Speaking of interest rates, no one truly knows where they will go. Personally, I don’t think we’ll return to near zero rates, like we’ve experienced for many years till recently, for some time. This could mean continued boosted earnings and further buybacks could propel the Lloyds share price upwards.
Continued economic volatility, including higher mortgage rates, a cost-of-living crisis, and demand for housing outstripping supply could all impact Lloyds shares. If rates come down, the UK’s largest mortgage lender could find new business is boosted, which could also send the shares upwards.
I’m not convinced the Lloyds share price will hit £1 any time soon. There’s just too much background noise and external issues occurring all at once. However, this small rally in the past month is a bit of positivity.
Passive income gem
Away from the share price, I still think Lloyds is a great dividend stock. The shares are dirt-cheap, on a price-to-earnings ratio of just 6.5, and a price-to-book ratio of just under 0.7.

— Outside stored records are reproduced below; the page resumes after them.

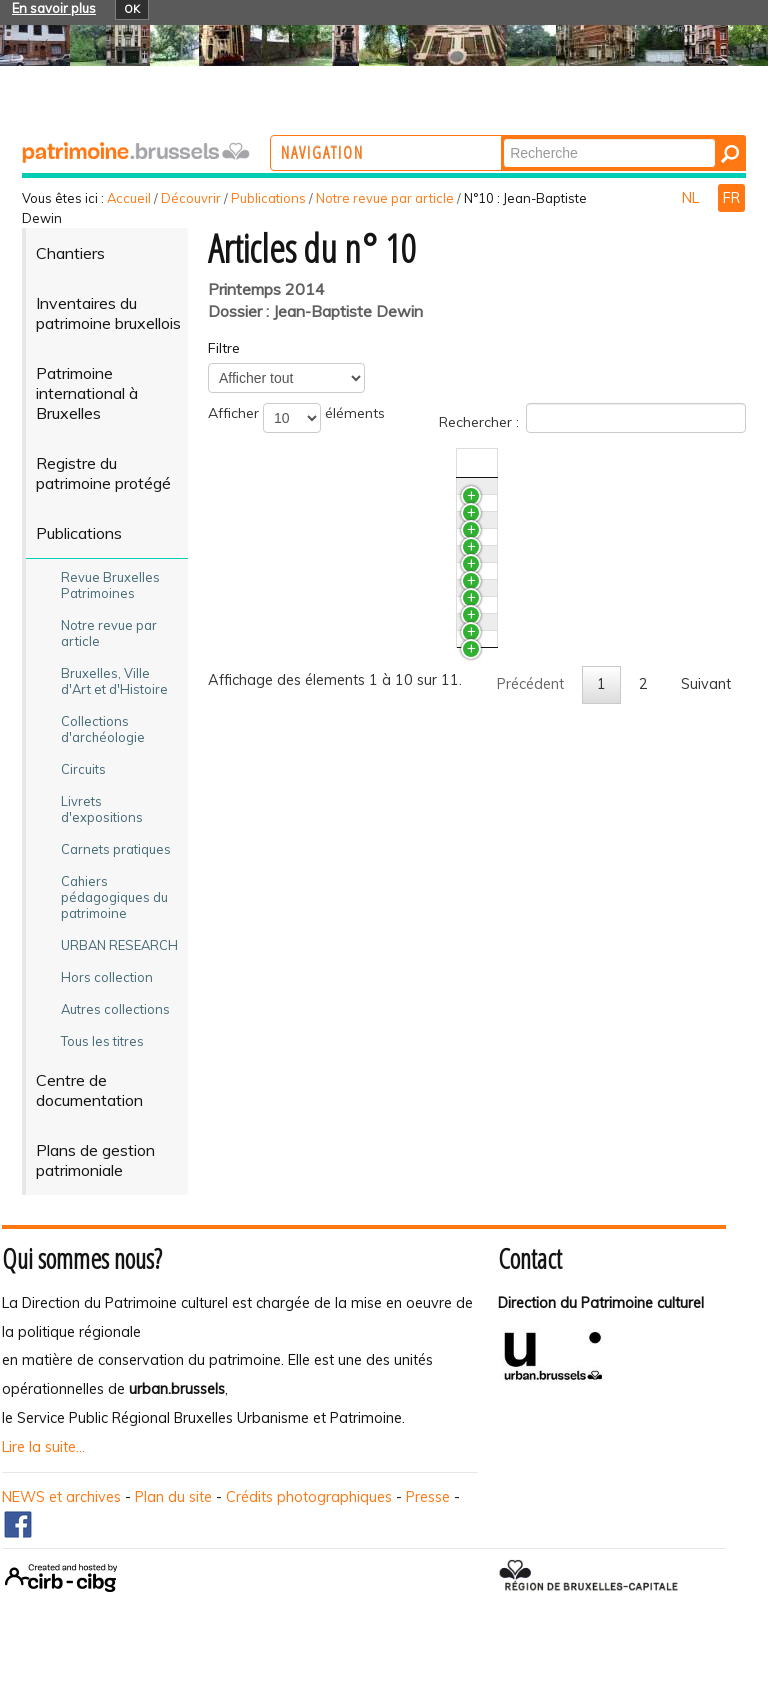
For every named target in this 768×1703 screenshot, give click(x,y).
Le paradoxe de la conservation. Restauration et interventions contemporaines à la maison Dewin (362, 881)
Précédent (530, 1204)
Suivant (706, 1204)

The best part about Lloyds shares is the 5.5% dividend yield, which is well covered by earnings.
Current volatility right now could be replaced by greener pastures ahead once turbulence dissipates. This is linked to Lloyds’s market presence, its position as the UK’s largest mortgage lender, and an imbalanced housing market in the UK. These factors could boost the share price, and its level of return. However, I’m conscious that dividends are never guaranteed.
One issue that could potentially hurt Lloyds returns and share price, is the recent investigation into motor finance malpractice. This could be the next PPI-esque scandal, if you ask me. Lloyds, and other providers, are bracing themselves for potential refunds and compensation they may need to pay.
I’d happily buy some Lloyds shares for passive income alone when I’m able to.